EXERCISE AIM
Restate word for word the lines of the records below, starting at the line that contains "support@zohowriter.com" and ending at the line that contains "KATEGORİLER", with both of those lines included and nothing else.

BEGIN INPUT

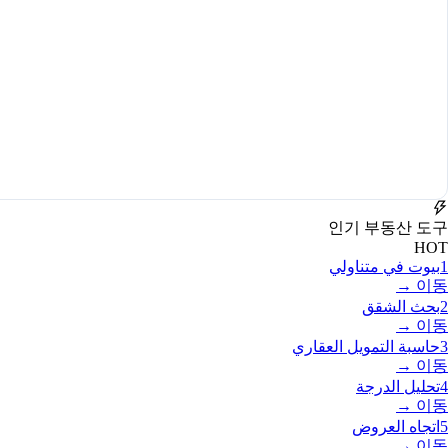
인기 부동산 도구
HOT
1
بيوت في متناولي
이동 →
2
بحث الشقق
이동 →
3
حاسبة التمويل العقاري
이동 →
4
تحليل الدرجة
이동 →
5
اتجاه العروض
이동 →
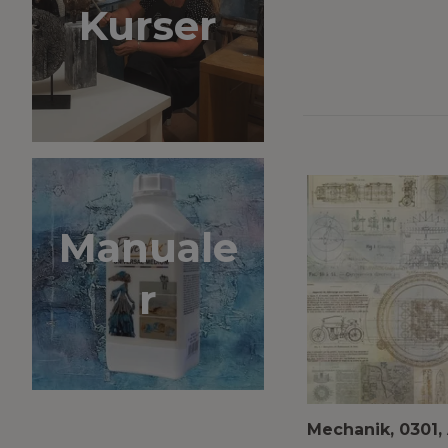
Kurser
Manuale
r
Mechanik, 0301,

END INPUT
BEGIN INPUT

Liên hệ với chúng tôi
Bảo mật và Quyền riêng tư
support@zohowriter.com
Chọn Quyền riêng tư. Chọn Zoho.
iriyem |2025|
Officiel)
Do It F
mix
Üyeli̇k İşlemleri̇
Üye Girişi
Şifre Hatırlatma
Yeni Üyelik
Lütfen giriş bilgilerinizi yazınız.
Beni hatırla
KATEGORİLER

END INPUT
BEGIN INPUT

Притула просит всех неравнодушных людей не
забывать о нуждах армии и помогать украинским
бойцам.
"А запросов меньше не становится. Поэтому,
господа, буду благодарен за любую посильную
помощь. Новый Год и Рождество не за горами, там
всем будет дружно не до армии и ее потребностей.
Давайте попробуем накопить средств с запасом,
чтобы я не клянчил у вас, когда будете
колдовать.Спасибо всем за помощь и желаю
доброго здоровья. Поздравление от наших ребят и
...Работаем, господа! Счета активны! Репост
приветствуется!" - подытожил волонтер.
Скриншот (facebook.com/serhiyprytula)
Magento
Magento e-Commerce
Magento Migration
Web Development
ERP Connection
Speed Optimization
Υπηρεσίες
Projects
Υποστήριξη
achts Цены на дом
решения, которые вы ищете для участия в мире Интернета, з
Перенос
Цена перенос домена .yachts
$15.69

END INPUT

SOLVED PROBLEM
support@zohowriter.com
Chọn Quyền riêng tư. Chọn Zoho.
iriyem |2025|
Officiel)
Do It F
mix
Üyeli̇k İşlemleri̇
Üye Girişi
Şifre Hatırlatma
Yeni Üyelik
Lütfen giriş bilgilerinizi yazınız.
Beni hatırla
KATEGORİLER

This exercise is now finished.